Moda hastalık: Reflü
Bu hastalık şehirlerde modern yaşam şartlarının oluşturduğu diğer hastalıklardan farklı. Moda bir hastalık olması ve ilaç endüstrisinin ilaç satabilmek için desteklediği bir hastalık. Bir dönem migren, bir dönem de alerji moda bir hastalıktı. Son yılların moda hastalığı ise reflü. Özellikle kadınların yakından takip ettiği bu moda hastalık,
mide içeriğinin ve asidinin yemek borusuna akması ve kaçması olarak tanımlanıyor. Bu durum, sağlıklı kimselerde de özellikle yemek sonrasında ya da yemekten sonra yatıldığında ya da mide asidini artıran bir ilaç içildiğinde de ortaya çıkabiliyor. Bu durum yemek borusuna zarar vermiyor. Ancak yemek borusunda iltihaba sebep olduğunda hastalık olarak kabul ediliyor. Uzmanlar reflünün moda olmasını, ilaç şirketlerinin tüketimi artırmak için zaman zaman ‘hastalık paranoyası’ oluşturmasına da bağlıyor.
Klima ateşi
Klima ve ‘air-condation’ sistemlerinin su haznelerinde üreyen çeşitli bakteri ve mantarların ve bunlara ait toksinlerin solunum havasına karışması ile ortaya çıkan ‘modern zaman hastalıkları’ndan biri de bu. Gerçek bir
enfeksiyon hastalığı değildir; ancak ateşli bir hastalık gibi başlar. Ateş, titreme, kas ve eklem ağrıları, yorgunluk, bitkinlik ve halsizlik gibi daha çok gribi hatırlatan şikayetlere sebep olur. Semptomları zatürreyi hatırlattığı için gereksiz incelemelerin yapılmasına ve masrafa sebep olur.

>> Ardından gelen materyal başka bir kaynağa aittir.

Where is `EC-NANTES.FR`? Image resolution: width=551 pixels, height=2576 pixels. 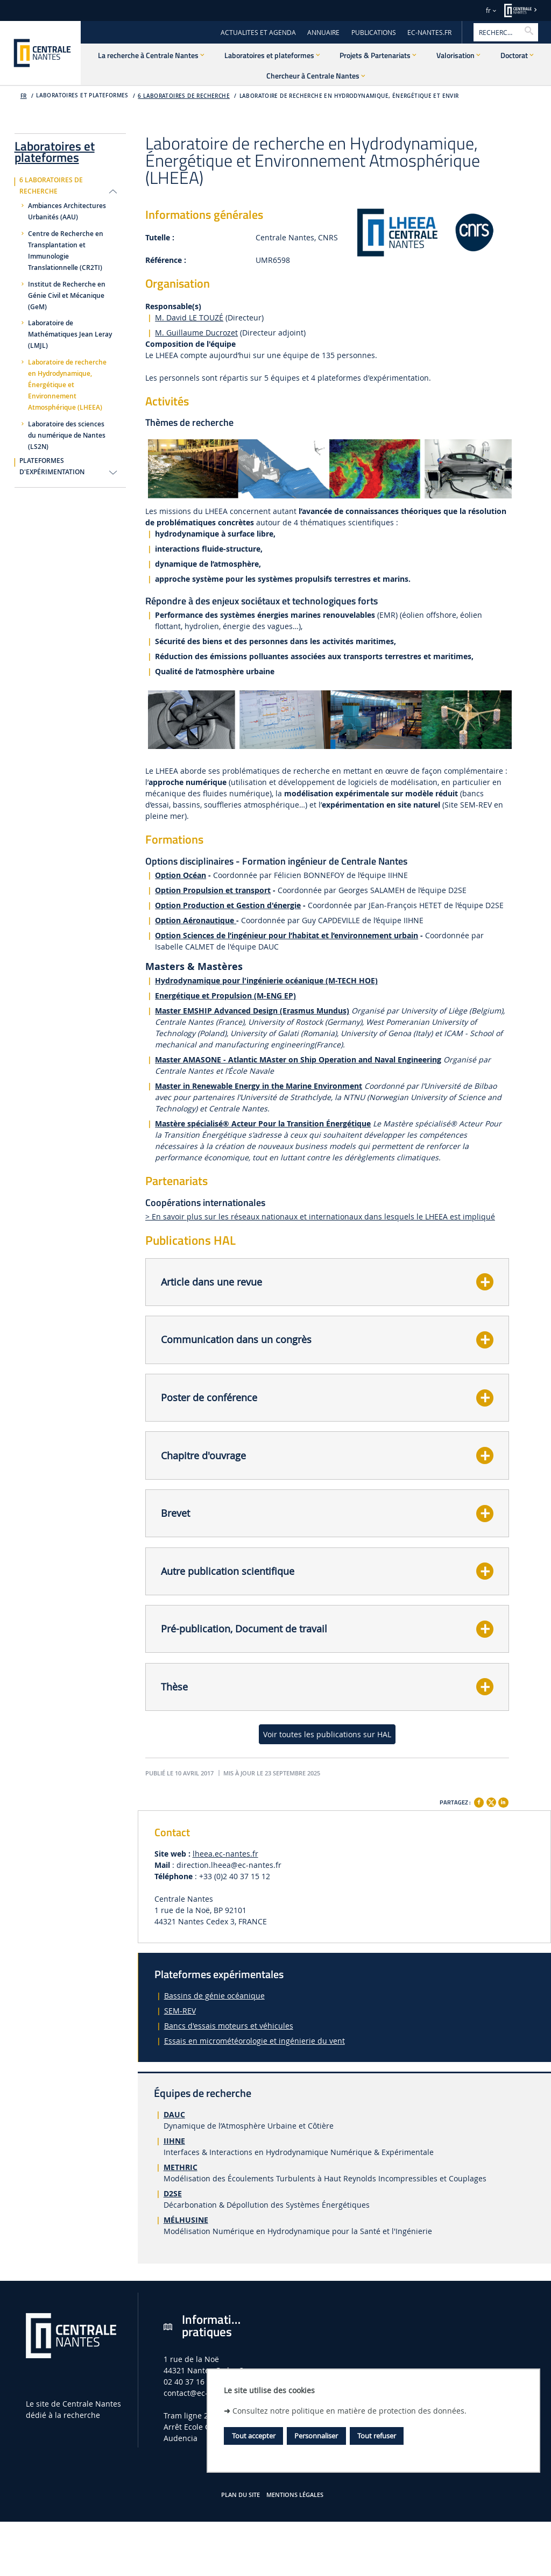 EC-NANTES.FR is located at coordinates (429, 32). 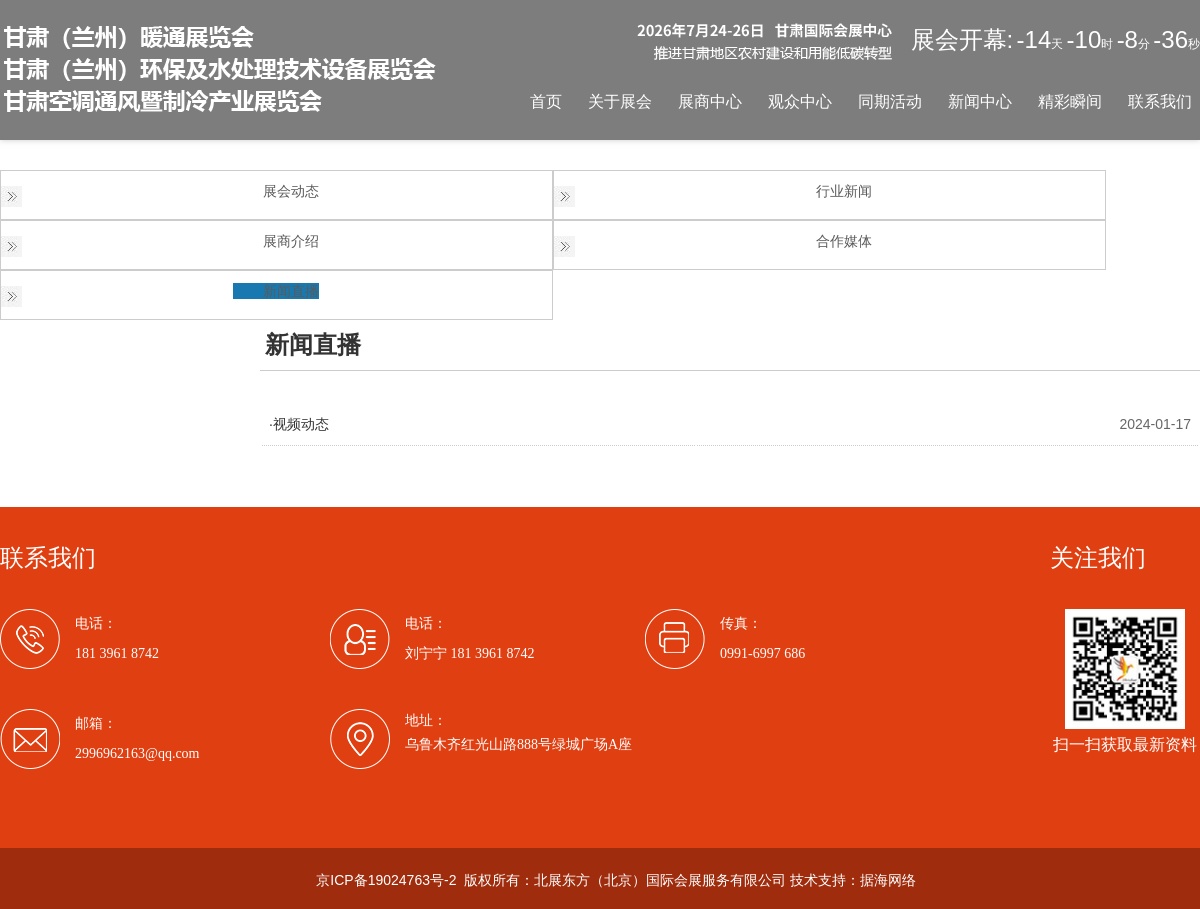 This screenshot has height=909, width=1200. Describe the element at coordinates (980, 101) in the screenshot. I see `新闻中心` at that location.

İlaç tedavisine gerek görülmez, hastanın klimalı ortamdan uzaklaşması ile iyileşir. Genellikle uzun süre kullanılmayan klimaların ilk çalıştığı zamanlarda ortaya çıkar.
Kamusal alan alerjisi
Günlük dilde sınırı ve niteliği
tartışma konusu olan ‘kamusal alan’, sadece sosyal hayatta değil, biyolojik olarak da alerji yapıyor. Kamusal alan alerjisi, kamusal alan olarak nitelendirilen mekanlarda alerji ve astımın artmasıyla öksürük ve hırıltının sıklaşması, kaşıntı ve şişliğin görülmesi şeklinde kendini gösteriyor. Hastalık, işi gereği sürekli bu mekânlarda çalışanlarda görüldüğü gibi geçici bir süre bu alanlarda bulunanlarda da ortaya çıkıyor. İyi havalanmayan, güneş görmeyen, sigara içilen, rutubetli, hamamböceklerinin ve farelerin de yaşayabildiği resmî binalar kamusal alan alerjisinin en çok görüldüğü mekânlar.
Cep telefonu alerjisi
Cep telefonunun,
beyin tümörü,
hafıza kaybı, uyku bozukluğu, depresyon gibi hastalıklara yol açacağı ileri sürülmüş olsa da henüz bu tezler kanıtlanamamıştır. Ancak tavşan ve fareler üzerinde yapılan deneylerde, beynin elektrik aktivitesini, hücrelerin çoğalma hızını, enzim aktivitelerini etkilediği ortaya çıkarıldı. İnsan üzerinde yapılan araştırmalarda da cep telefonunun yaydığı
mikrodalgaların vücudun kimi kimyasalları salgılama hızını artırdığı, bunun da astım,
saman nezlesi,
egzama gibi hastalıkların ortaya çıkmasında rol oynadığı belirlendi.